↓↓↓
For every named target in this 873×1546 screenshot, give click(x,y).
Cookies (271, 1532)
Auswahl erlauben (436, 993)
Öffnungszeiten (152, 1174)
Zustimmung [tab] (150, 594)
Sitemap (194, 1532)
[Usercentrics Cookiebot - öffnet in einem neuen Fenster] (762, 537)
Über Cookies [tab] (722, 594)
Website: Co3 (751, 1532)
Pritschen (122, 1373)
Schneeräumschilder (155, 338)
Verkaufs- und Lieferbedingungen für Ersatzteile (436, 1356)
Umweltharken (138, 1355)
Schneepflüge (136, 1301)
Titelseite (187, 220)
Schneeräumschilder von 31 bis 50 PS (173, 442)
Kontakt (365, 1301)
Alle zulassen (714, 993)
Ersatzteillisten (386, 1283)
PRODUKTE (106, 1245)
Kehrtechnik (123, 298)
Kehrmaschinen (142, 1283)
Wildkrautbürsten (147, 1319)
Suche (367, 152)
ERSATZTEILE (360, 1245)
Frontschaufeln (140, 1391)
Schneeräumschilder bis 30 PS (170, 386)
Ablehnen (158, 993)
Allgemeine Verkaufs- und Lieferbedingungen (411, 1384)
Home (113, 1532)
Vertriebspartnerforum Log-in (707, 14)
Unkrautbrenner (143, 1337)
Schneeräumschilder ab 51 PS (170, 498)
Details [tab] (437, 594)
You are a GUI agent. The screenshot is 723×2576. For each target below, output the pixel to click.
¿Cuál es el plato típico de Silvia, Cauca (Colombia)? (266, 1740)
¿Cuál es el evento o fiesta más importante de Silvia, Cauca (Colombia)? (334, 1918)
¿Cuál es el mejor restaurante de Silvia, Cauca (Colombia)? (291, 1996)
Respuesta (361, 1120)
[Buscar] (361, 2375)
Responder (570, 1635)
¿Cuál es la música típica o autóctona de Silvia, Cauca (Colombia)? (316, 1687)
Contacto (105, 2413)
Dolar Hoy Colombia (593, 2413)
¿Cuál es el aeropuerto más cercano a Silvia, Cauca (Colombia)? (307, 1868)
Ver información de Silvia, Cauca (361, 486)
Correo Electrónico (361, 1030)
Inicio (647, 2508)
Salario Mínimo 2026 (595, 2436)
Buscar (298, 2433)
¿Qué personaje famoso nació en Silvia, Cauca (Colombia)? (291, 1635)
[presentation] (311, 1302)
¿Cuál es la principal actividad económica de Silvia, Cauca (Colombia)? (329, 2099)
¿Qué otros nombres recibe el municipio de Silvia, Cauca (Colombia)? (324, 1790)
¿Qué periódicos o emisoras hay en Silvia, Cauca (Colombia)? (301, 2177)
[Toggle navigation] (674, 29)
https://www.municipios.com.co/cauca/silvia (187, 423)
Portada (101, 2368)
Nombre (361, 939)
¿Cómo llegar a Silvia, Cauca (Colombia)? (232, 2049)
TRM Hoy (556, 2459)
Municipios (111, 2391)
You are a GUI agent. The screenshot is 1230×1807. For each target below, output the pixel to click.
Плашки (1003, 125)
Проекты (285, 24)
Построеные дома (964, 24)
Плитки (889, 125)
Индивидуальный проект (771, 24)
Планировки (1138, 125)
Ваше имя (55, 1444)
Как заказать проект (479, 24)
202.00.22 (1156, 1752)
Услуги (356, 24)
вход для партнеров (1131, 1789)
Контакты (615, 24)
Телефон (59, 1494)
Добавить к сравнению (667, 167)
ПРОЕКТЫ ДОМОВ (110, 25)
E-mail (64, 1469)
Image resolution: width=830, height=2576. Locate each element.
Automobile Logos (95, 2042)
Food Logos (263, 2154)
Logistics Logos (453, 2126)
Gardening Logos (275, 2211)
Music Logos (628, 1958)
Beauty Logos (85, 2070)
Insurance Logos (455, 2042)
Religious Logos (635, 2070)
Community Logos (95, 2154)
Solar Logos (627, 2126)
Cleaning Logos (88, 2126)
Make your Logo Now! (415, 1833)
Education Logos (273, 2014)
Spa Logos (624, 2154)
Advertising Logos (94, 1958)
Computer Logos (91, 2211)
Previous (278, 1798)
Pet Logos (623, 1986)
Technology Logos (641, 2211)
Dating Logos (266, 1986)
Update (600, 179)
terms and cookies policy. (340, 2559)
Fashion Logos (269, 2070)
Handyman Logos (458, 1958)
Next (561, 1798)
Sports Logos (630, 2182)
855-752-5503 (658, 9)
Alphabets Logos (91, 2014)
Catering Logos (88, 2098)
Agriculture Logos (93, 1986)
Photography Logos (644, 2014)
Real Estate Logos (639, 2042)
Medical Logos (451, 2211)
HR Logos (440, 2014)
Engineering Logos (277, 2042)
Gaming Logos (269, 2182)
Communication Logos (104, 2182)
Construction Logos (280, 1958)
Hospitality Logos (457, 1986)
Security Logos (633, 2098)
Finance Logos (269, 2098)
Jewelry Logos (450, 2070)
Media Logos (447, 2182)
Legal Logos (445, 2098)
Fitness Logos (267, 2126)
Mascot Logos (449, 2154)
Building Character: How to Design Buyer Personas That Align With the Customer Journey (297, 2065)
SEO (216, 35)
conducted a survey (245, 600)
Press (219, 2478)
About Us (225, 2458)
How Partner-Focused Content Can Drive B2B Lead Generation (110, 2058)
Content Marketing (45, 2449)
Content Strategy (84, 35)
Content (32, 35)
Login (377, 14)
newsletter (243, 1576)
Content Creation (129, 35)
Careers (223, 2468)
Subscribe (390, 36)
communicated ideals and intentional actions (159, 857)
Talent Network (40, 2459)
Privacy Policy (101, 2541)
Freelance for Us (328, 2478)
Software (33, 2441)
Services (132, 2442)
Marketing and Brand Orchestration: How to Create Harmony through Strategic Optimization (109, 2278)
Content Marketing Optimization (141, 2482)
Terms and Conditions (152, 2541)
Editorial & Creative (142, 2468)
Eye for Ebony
↑↑↑
**TASK OBJECTIVE**
Using the data above, output each line exactly.

**RESPONSE**
For every named target in this 873×1546 screenshot, give click(x,y).
Cookies (271, 1532)
Auswahl erlauben (436, 993)
Öffnungszeiten (152, 1174)
Zustimmung [tab] (150, 594)
Sitemap (194, 1532)
[Usercentrics Cookiebot - öffnet in einem neuen Fenster] (762, 537)
Über Cookies [tab] (722, 594)
Website: Co3 (751, 1532)
Pritschen (122, 1373)
Schneeräumschilder (155, 338)
Verkaufs- und Lieferbedingungen für Ersatzteile (436, 1356)
Umweltharken (138, 1355)
Schneepflüge (136, 1301)
Titelseite (187, 220)
Schneeräumschilder von 31 bis 50 PS (173, 442)
Kontakt (365, 1301)
Alle zulassen (714, 993)
Ersatzteillisten (386, 1283)
PRODUKTE (106, 1245)
Kehrtechnik (123, 298)
Kehrmaschinen (142, 1283)
Wildkrautbürsten (147, 1319)
Suche (367, 152)
ERSATZTEILE (360, 1245)
Frontschaufeln (140, 1391)
Schneeräumschilder bis 30 PS (170, 386)
Ablehnen (158, 993)
Allgemeine Verkaufs- und Lieferbedingungen (411, 1384)
Home (113, 1532)
Vertriebspartnerforum Log-in (707, 14)
Unkrautbrenner (143, 1337)
Schneeräumschilder ab 51 PS (170, 498)
Details [tab] (437, 594)
You are a GUI agent. The screenshot is 723×2576. For each target below, output the pixel to click.
¿Cuál es el plato típico de Silvia, Cauca (Colombia)? (266, 1740)
¿Cuál es el evento o fiesta más importante de Silvia, Cauca (Colombia)? (334, 1918)
¿Cuál es el mejor restaurante de Silvia, Cauca (Colombia)? (291, 1996)
Respuesta (361, 1120)
[Buscar] (361, 2375)
Responder (570, 1635)
¿Cuál es la música típica o autóctona de Silvia, Cauca (Colombia)? (316, 1687)
Contacto (105, 2413)
Dolar Hoy Colombia (593, 2413)
¿Cuál es el aeropuerto más cercano a Silvia, Cauca (Colombia)? (307, 1868)
Ver información de Silvia, Cauca (361, 486)
Correo Electrónico (361, 1030)
Inicio (647, 2508)
Salario Mínimo 2026 (595, 2436)
Buscar (298, 2433)
¿Qué personaje famoso nació en Silvia, Cauca (Colombia)? (291, 1635)
[presentation] (311, 1302)
¿Cuál es la principal actividad económica de Silvia, Cauca (Colombia)? (329, 2099)
¿Qué otros nombres recibe el municipio de Silvia, Cauca (Colombia)? (324, 1790)
¿Qué periódicos o emisoras hay en Silvia, Cauca (Colombia)? (301, 2177)
[Toggle navigation] (674, 29)
https://www.municipios.com.co/cauca/silvia (187, 423)
Portada (101, 2368)
Nombre (361, 939)
¿Cómo llegar a Silvia, Cauca (Colombia)? (232, 2049)
TRM Hoy (556, 2459)
Municipios (111, 2391)
You are a GUI agent. The screenshot is 1230×1807. For each target below, output the pixel to click.
Плашки (1003, 125)
Проекты (285, 24)
Построеные дома (964, 24)
Плитки (889, 125)
Индивидуальный проект (771, 24)
Планировки (1138, 125)
Ваше имя (55, 1444)
Как заказать проект (479, 24)
202.00.22 (1156, 1752)
Услуги (356, 24)
вход для партнеров (1131, 1789)
Контакты (615, 24)
Телефон (59, 1494)
Добавить к сравнению (667, 167)
ПРОЕКТЫ ДОМОВ (110, 25)
E-mail (64, 1469)
Image resolution: width=830, height=2576. Locate each element.
Automobile Logos (95, 2042)
Food Logos (263, 2154)
Logistics Logos (453, 2126)
Gardening Logos (275, 2211)
Music Logos (628, 1958)
Beauty Logos (85, 2070)
Insurance Logos (455, 2042)
Religious Logos (635, 2070)
Community Logos (95, 2154)
Solar Logos (627, 2126)
Cleaning Logos (88, 2126)
Make your Logo Now! (415, 1833)
Education Logos (273, 2014)
Spa Logos (624, 2154)
Advertising Logos (94, 1958)
Computer Logos (91, 2211)
Previous (278, 1798)
Pet Logos (623, 1986)
Technology Logos (641, 2211)
Dating Logos (266, 1986)
Update (600, 179)
terms and cookies policy. (340, 2559)
Fashion Logos (269, 2070)
Handyman Logos (458, 1958)
Next (561, 1798)
Sports Logos (630, 2182)
855-752-5503 (658, 9)
Alphabets Logos (91, 2014)
Catering Logos (88, 2098)
Agriculture Logos (93, 1986)
Photography Logos (644, 2014)
Real Estate Logos (639, 2042)
Medical Logos (451, 2211)
HR Logos (440, 2014)
Engineering Logos (277, 2042)
Gaming Logos (269, 2182)
Communication Logos (104, 2182)
Construction Logos (280, 1958)
Hospitality Logos (457, 1986)
Security Logos (633, 2098)
Finance Logos (269, 2098)
Jewelry Logos (450, 2070)
Media Logos (447, 2182)
Legal Logos (445, 2098)
Fitness Logos (267, 2126)
Mascot Logos (449, 2154)
Building Character: How to Design Buyer Personas That Align With the Customer Journey (297, 2065)
SEO (216, 35)
conducted a survey (245, 600)
Press (219, 2478)
About Us (225, 2458)
How Partner-Focused Content Can Drive B2B Lead Generation (110, 2058)
Content Marketing (45, 2449)
Content Strategy (84, 35)
Content (32, 35)
Login (377, 14)
newsletter (243, 1576)
Content Creation (129, 35)
Careers (223, 2468)
Subscribe (390, 36)
communicated ideals and intentional actions (159, 857)
Talent Network (40, 2459)
Privacy Policy (101, 2541)
Freelance for Us (328, 2478)
Software (33, 2441)
Services (132, 2442)
Marketing and Brand Orchestration: How to Create Harmony through Strategic Optimization (109, 2278)
Content Marketing Optimization (141, 2482)
Terms and Conditions (152, 2541)
Editorial & Creative (142, 2468)
Eye for Ebony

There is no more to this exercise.